-- Try it --
Hand back every line from the beginning of the data below through the line containing "oturarak pürüzsüz ve", word for word and free of pictures.

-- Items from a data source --
• • •

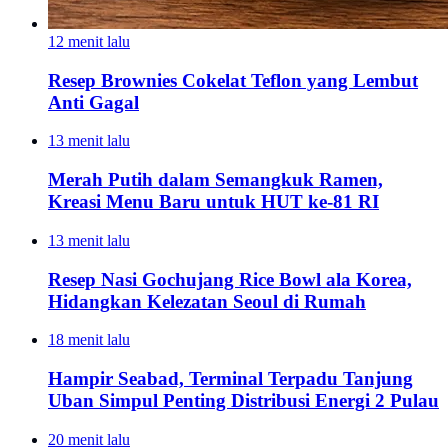
12 menit lalu
Resep Brownies Cokelat Teflon yang Lembut
Anti Gagal
13 menit lalu
Merah Putih dalam Semangkuk Ramen,
Kreasi Menu Baru untuk HUT ke-81 RI
13 menit lalu
Resep Nasi Gochujang Rice Bowl ala Korea,
Hidangkan Kelezatan Seoul di Rumah
18 menit lalu
Hampir Seabad, Terminal Terpadu Tanjung
Uban Simpul Penting Distribusi Energi 2 Pulau
20 menit lalu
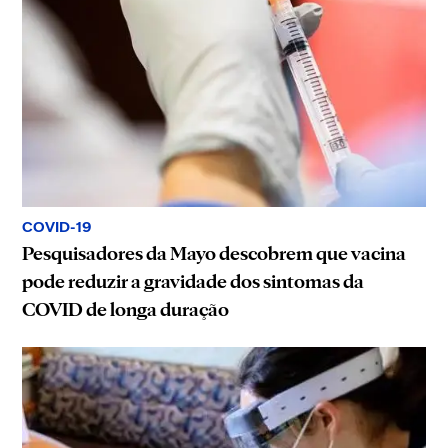
COVID-19
Pesquisadores da Mayo descobrem que vacina
pode reduzir a gravidade dos sintomas da
COVID de longa duração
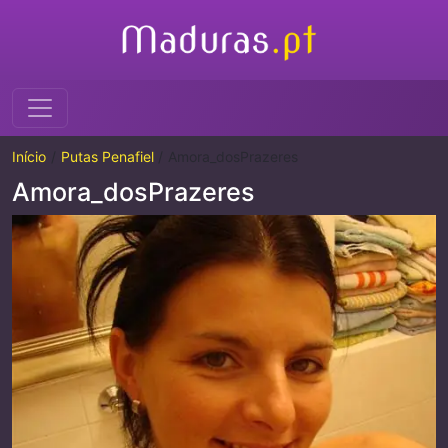
Início
Putas Penafiel
Amora_dosPrazeres
Amora_dosPrazeres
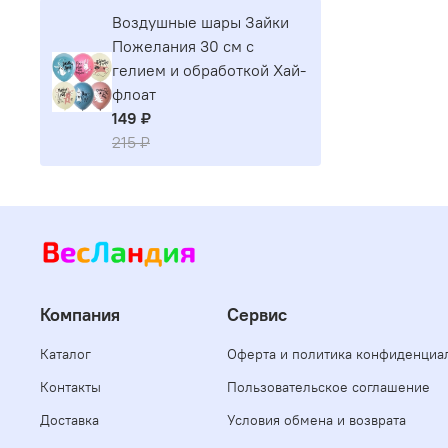
Воздушные шары Зайки
Пожелания 30 см с
гелием и обработкой Хай-
флоат
149 ₽
215 ₽
Компания
Сервис
Каталог
Оферта и политика конфиденциа
Контакты
Пользовательское соглашение
Доставка
Условия обмена и возврата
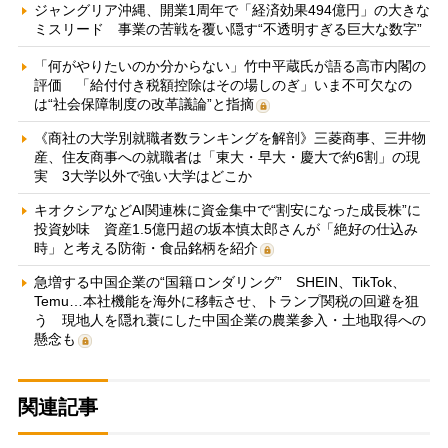
ジャングリア沖縄、開業1周年で「経済効果494億円」の大きな
ミスリード 事業の苦戦を覆い隠す“不透明すぎる巨大な数字”
「何がやりたいのか分からない」竹中平蔵氏が語る高市内閣の
評価 「給付付き税額控除はその場しのぎ」いま不可欠なの
は“社会保障制度の改革議論”と指摘
《商社の大学別就職者数ランキングを解剖》三菱商事、三井物
産、住友商事への就職者は「東大・早大・慶大で約6割」の現
実 3大学以外で強い大学はどこか
キオクシアなどAI関連株に資金集中で“割安になった成長株”に
投資妙味 資産1.5億円超の坂本慎太郎さんが「絶好の仕込み
時」と考える防衛・食品銘柄を紹介
急増する中国企業の“国籍ロンダリング” SHEIN、TikTok、
Temu…本社機能を海外に移転させ、トランプ関税の回避を狙
う 現地人を隠れ蓑にした中国企業の農業参入・土地取得への
懸念も
関連記事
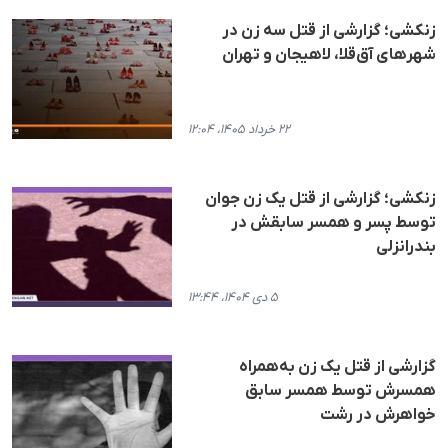
زنکشی؛ گزارشی از قتل سه زن در
شهرهای آق‌قلا، لاهیجان و تهران
۲۲ خرداد ۱۴۰۵، ۱۲:۰۴
زنکشی؛ گزارشی از قتل یک زن جوان
توسط پسر و همسر سابقش در
بندرانزلی
۵ دی ۱۴۰۴، ۱۳:۴۴
گزارشی از قتل یک زن به‌همراه
همسرش توسط همسر سابق
خواهرش در رشت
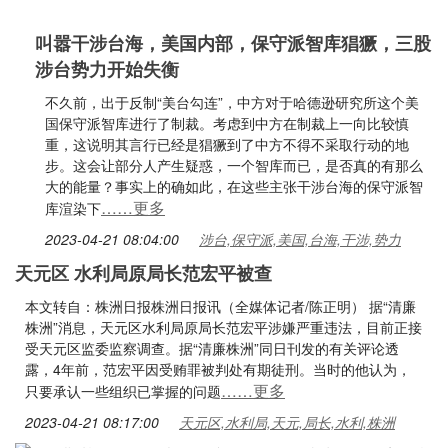
叫嚣干涉台海，美国内部，保守派智库猖獗，三股
涉台势力开始失衡
不久前，出于反制“美台勾连”，中方对于哈德逊研究所这个美
国保守派智库进行了制裁。考虑到中方在制裁上一向比较慎
重，这说明其言行已经是猖獗到了中方不得不采取行动的地
步。这会让部分人产生疑惑，一个智库而已，是否真的有那么
大的能量？事实上的确如此，在这些主张干涉台海的保守派智
……更多
库渲染下
2023-04-21 08:04:00
涉台,保守派,美国,台海,干涉,势力
天元区 水利局原局长范宏平被查
本文转自：株洲日报株洲日报讯（全媒体记者/陈正明） 据“清廉
株洲”消息，天元区水利局原局长范宏平涉嫌严重违法，目前正接
受天元区监委监察调查。据“清廉株洲”同日刊发的有关评论透
露，4年前，范宏平因受贿罪被判处有期徒刑。当时的他认为，
……更多
只要承认一些组织已掌握的问题
2023-04-21 08:17:00
天元区,水利局,天元,局长,水利,株洲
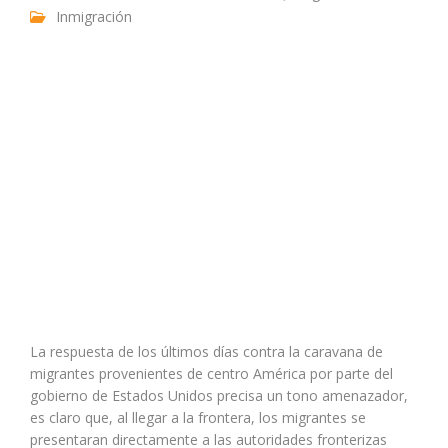
Inmigración
La respuesta de los últimos días contra la caravana de
migrantes provenientes de centro América por parte del
gobierno de Estados Unidos precisa un tono amenazador,
es claro que, al llegar a la frontera, los migrantes se
presentaran directamente a las autoridades fronterizas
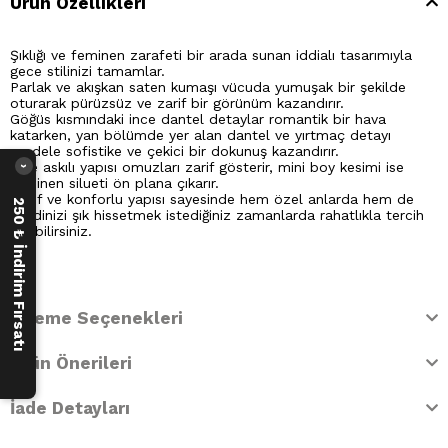
Ürün Özellikleri
Şıklığı ve feminen zarafeti bir arada sunan iddialı tasarımıyla
gece stilinizi tamamlar.
Parlak ve akışkan saten kumaşı vücuda yumuşak bir şekilde
oturarak pürüzsüz ve zarif bir görünüm kazandırır.
Göğüs kısmındaki ince dantel detaylar romantik bir hava
katarken, yan bölümde yer alan dantel ve yırtmaç detayı
modele sofistike ve çekici bir dokunuş kazandırır.
İnce askılı yapısı omuzları zarif gösterir, mini boy kesimi ise
›
feminen silueti ön plana çıkarır.
Hafif ve konforlu yapısı sayesinde hem özel anlarda hem de
250 ₺ İndirim Fırsatı
kendinizi şık hissetmek istediğiniz zamanlarda rahatlıkla tercih
edebilirsiniz.
Ödeme Seçenekleri
Ürün Önerileri
İade Detayları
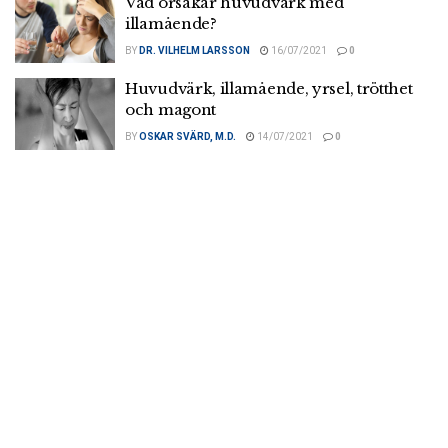
Vad orsakar huvudvärk med
illamående?
BY
DR. VILHELM LARSSON
16/07/2021
0
Huvudvärk, illamående, yrsel, trötthet
och magont
BY
OSKAR SVÄRD, M.D.
14/07/2021
0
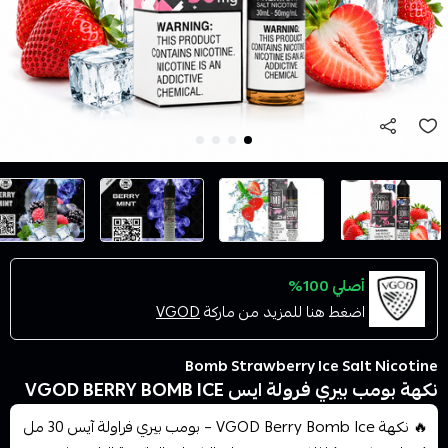
أصلي 100%
اضغط هنا للمزيد من ماركة
VGOD
Bomb Strawberry Ice Salt Nicotine
نكهة بومب بيري فرولة ايس VGOD BERRY BOMB ICE
🔥 نكهة VGOD Berry Bomb Ice – بومب بيري فراولة آيس 30 مل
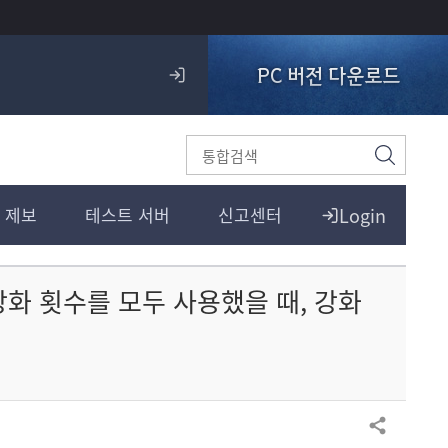
PC 버전 다운로드
로
그
인
검
색
Login
 제보
테스트 서버
신고센터
강화 횟수를 모두 사용했을 때, 강화
공유하기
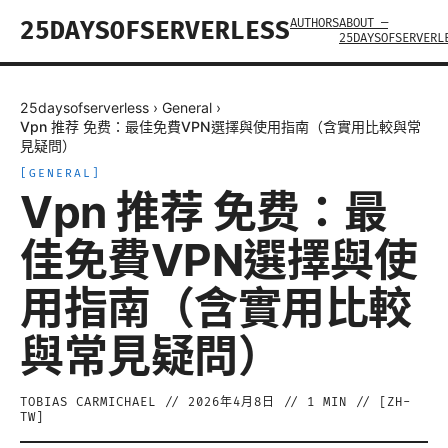
AUTHORS
ABOUT —
25DAYSOFSERVERLESS
25DAYSOFSERVERL
25daysofserverless
›
General
›
Vpn 推荐 免费：最佳免費VPN選擇與使用指南（含實用比較與常
見疑問）
[
GENERAL
]
Vpn 推荐 免费：最
佳免費VPN選擇與使
用指南（含實用比較
與常見疑問）
TOBIAS CARMICHAEL
//
2026年4月8日
//
1
MIN // [
ZH-
TW
]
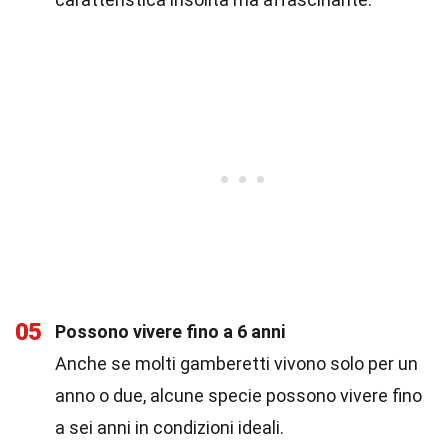
05
Possono vivere fino a 6 anni
Anche se molti gamberetti vivono solo per un
anno o due, alcune specie possono vivere fino
a sei anni in condizioni ideali.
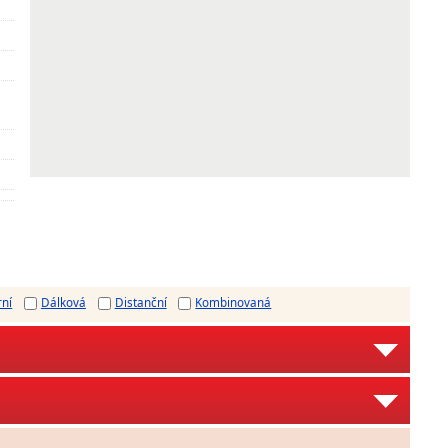
rní
Dálková
Distanční
Kombinovaná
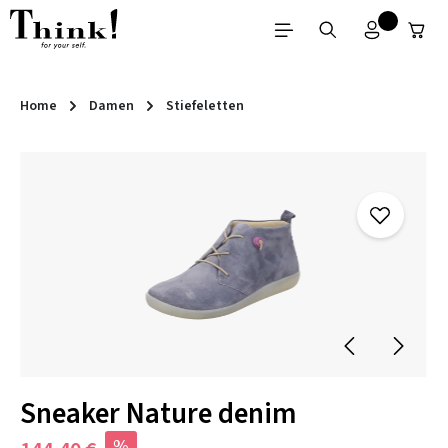
Zum Hauptinhalt springen
Home
Damen
Stiefeletten
Bildergalerie überspringen
Sneaker Nature denim
%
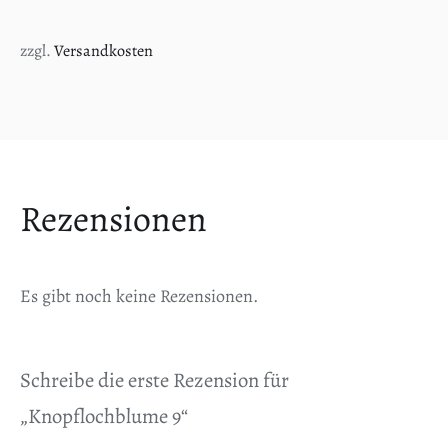
zzgl.
Versandkosten
Rezensionen
Es gibt noch keine Rezensionen.
Schreibe die erste Rezension für
„Knopflochblume 9“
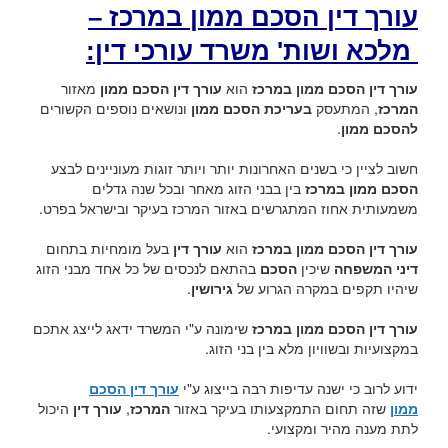
עורך דין הסכם ממון במרכז –
מלכא ושות' משרד עורכי דין:
עורך דין הסכם ממון במרכז
הוא
עורך דין הסכם ממון
מאזור
המרכז
, המתעסק
בעריכת הסכם ממון
ונושאים נוספים הקשורים
להסכם ממון
.
חשוב לציין כי בשנים האחרונות יותר ויותר זוגות מעוניינים לבצע
הסכם ממון במרכז
בין בבני הזוג מאחר ובכל שנה גדלים
משמעותית אחוז המתגרשים באזור המרכז בעיקר ובישראל בפרט.
עורך דין הסכם ממון במרכז
הוא
עורך דין
בעל מומחיות בתחום
דיני המשפחה
שיכין
הסכם
בהתאם לנכסים של כל אחד מבני הזוג
שיהיו תקפים במקרה הגרוע של
גירושין
.
עורך דין הסכם ממון במרכז
שימונה ע"י המשרד ידאג לייצג אתכם
במקצועיות ובשוויון מלא בין בני הזוג.
ידוע לרוב כי ישנה עדיפות רבה בייצוג ע"י
עורך דין הסכם
ממון
שזה תחום התמקצעותו בעיקר באזור
המרכז
,
עורך דין
היכול
לתת מענה מהיר ומקצועי.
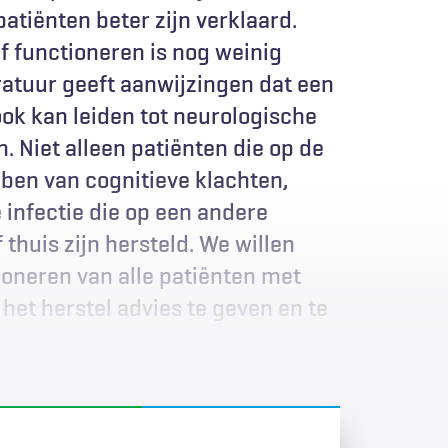
atiënten beter zijn verklaard.
f functioneren is nog weinig
ratuur geeft aanwijzingen dat een
ook kan leiden tot neurologische
 Niet alleen patiënten die op de
bben van cognitieve klachten,
infectie die op een andere
thuis zijn hersteld. We willen
oneren van alle patiënten met
het herstel advies te geven en te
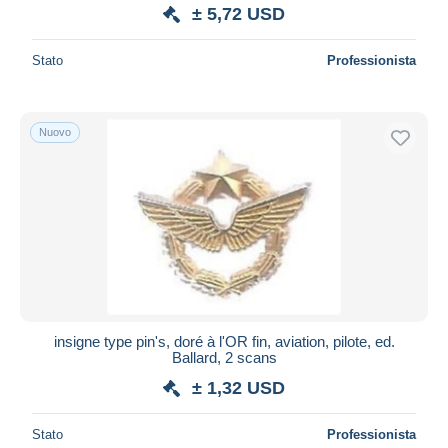
± 5,72 USD
Stato
Professionista
Nuovo
insigne type pin's, doré à l'OR fin, aviation, pilote, ed.
Ballard, 2 scans
± 1,32 USD
Stato
Professionista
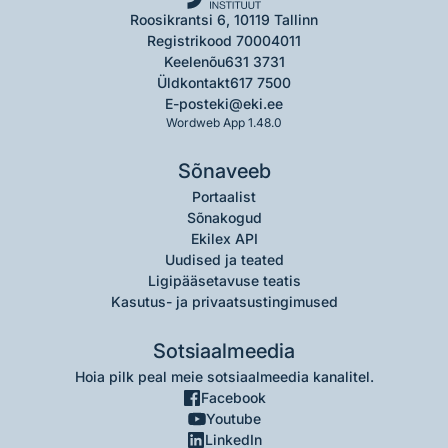
Roosikrantsi 6, 10119 Tallinn
Registrikood 70004011
Keelenõu
631 3731
Üldkontakt
617 7500
E-post
eki@eki.ee
Wordweb App 1.48.0
Sõnaveeb
Portaalist
Sõnakogud
Ekilex API
Uudised ja teated
Ligipääsetavuse teatis
Kasutus- ja privaatsustingimused
Sotsiaalmeedia
Hoia pilk peal meie sotsiaalmeedia kanalitel.
Facebook
Youtube
LinkedIn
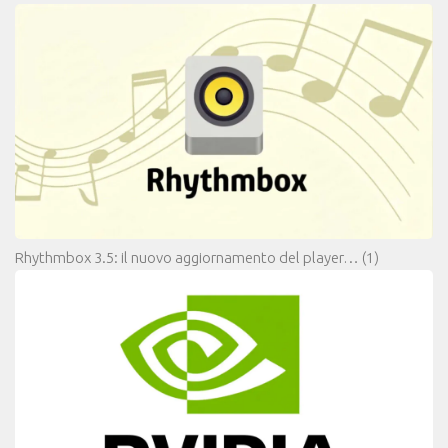
Rhythmbox 3.5: il nuovo aggiornamento del player…
(1)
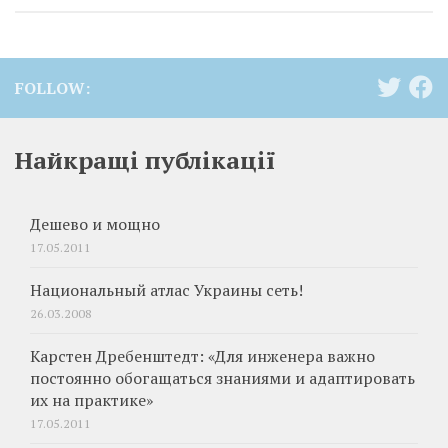
FOLLOW:
Найкращі публікації
Дешево и мощно
17.05.2011
Национальный атлас Украины сеть!
26.03.2008
Карстен Дребенштедт: «Для инженера важно
постоянно обогащаться знаниями и адаптировать
их на практике»
17.05.2011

• • •

-- Written response --
12 menit lalu
Resep Brownies Cokelat Teflon yang Lembut
Anti Gagal
13 menit lalu
Merah Putih dalam Semangkuk Ramen,
Kreasi Menu Baru untuk HUT ke-81 RI
13 menit lalu
Resep Nasi Gochujang Rice Bowl ala Korea,
Hidangkan Kelezatan Seoul di Rumah
18 menit lalu
Hampir Seabad, Terminal Terpadu Tanjung
Uban Simpul Penting Distribusi Energi 2 Pulau
20 menit lalu
COVID-19
Pesquisadores da Mayo descobrem que vacina
pode reduzir a gravidade dos sintomas da
COVID de longa duração
Início
Putas Penafiel
Amora_dosPrazeres
Amora_dosPrazeres
Воздушные шары Зайки
Пожелания 30 см с
гелием и обработкой Хай-
флоат
149 ₽
215 ₽
Компания
Сервис
Каталог
Оферта и политика конфиденциа
Контакты
Пользовательское соглашение
Доставка
Условия обмена и возврата
ジャングリア沖縄、開業1周年で「経済効果494億円」の大きな
ミスリード 事業の苦戦を覆い隠す“不透明すぎる巨大な数字”
「何がやりたいのか分からない」竹中平蔵氏が語る高市内閣の
評価 「給付付き税額控除はその場しのぎ」いま不可欠なの
は“社会保障制度の改革議論”と指摘
《商社の大学別就職者数ランキングを解剖》三菱商事、三井物
産、住友商事への就職者は「東大・早大・慶大で約6割」の現
実 3大学以外で強い大学はどこか
キオクシアなどAI関連株に資金集中で“割安になった成長株”に
投資妙味 資産1.5億円超の坂本慎太郎さんが「絶好の仕込み
時」と考える防衛・食品銘柄を紹介
急増する中国企業の“国籍ロンダリング” SHEIN、TikTok、
Temu…本社機能を海外に移転させ、トランプ関税の回避を狙
う 現地人を隠れ蓑にした中国企業の農業参入・土地取得への
懸念も
関連記事
زنکشی؛ گزارشی از قتل سه زن در
شهرهای آق‌قلا، لاهیجان و تهران
۲۲ خرداد ۱۴۰۵، ۱۲:۰۴
زنکشی؛ گزارشی از قتل یک زن جوان
توسط پسر و همسر سابقش در
بندرانزلی
۵ دی ۱۴۰۴، ۱۳:۴۴
گزارشی از قتل یک زن به‌همراه
همسرش توسط همسر سابق
خواهرش در رشت
叫嚣干涉台海，美国内部，保守派智库猖獗，三股
涉台势力开始失衡
不久前，出于反制“美台勾连”，中方对于哈德逊研究所这个美
国保守派智库进行了制裁。考虑到中方在制裁上一向比较慎
重，这说明其言行已经是猖獗到了中方不得不采取行动的地
步。这会让部分人产生疑惑，一个智库而已，是否真的有那么
大的能量？事实上的确如此，在这些主张干涉台海的保守派智
……更多
库渲染下
2023-04-21 08:04:00
涉台,保守派,美国,台海,干涉,势力
天元区 水利局原局长范宏平被查
本文转自：株洲日报株洲日报讯（全媒体记者/陈正明） 据“清廉
株洲”消息，天元区水利局原局长范宏平涉嫌严重违法，目前正接
受天元区监委监察调查。据“清廉株洲”同日刊发的有关评论透
露，4年前，范宏平因受贿罪被判处有期徒刑。当时的他认为，
……更多
只要承认一些组织已掌握的问题
2023-04-21 08:17:00
天元区,水利局,天元,局长,水利,株洲
Inmigración
La respuesta de los últimos días contra la caravana de
migrantes provenientes de centro América por parte del
gobierno de Estados Unidos precisa un tono amenazador,
es claro que, al llegar a la frontera, los migrantes se
presentaran directamente a las autoridades fronterizas
Ürün Özellikleri
Şıklığı ve feminen zarafeti bir arada sunan iddialı tasarımıyla
gece stilinizi tamamlar.
Parlak ve akışkan saten kumaşı vücuda yumuşak bir şekilde
oturarak pürüzsüz ve zarif bir görünüm kazandırır.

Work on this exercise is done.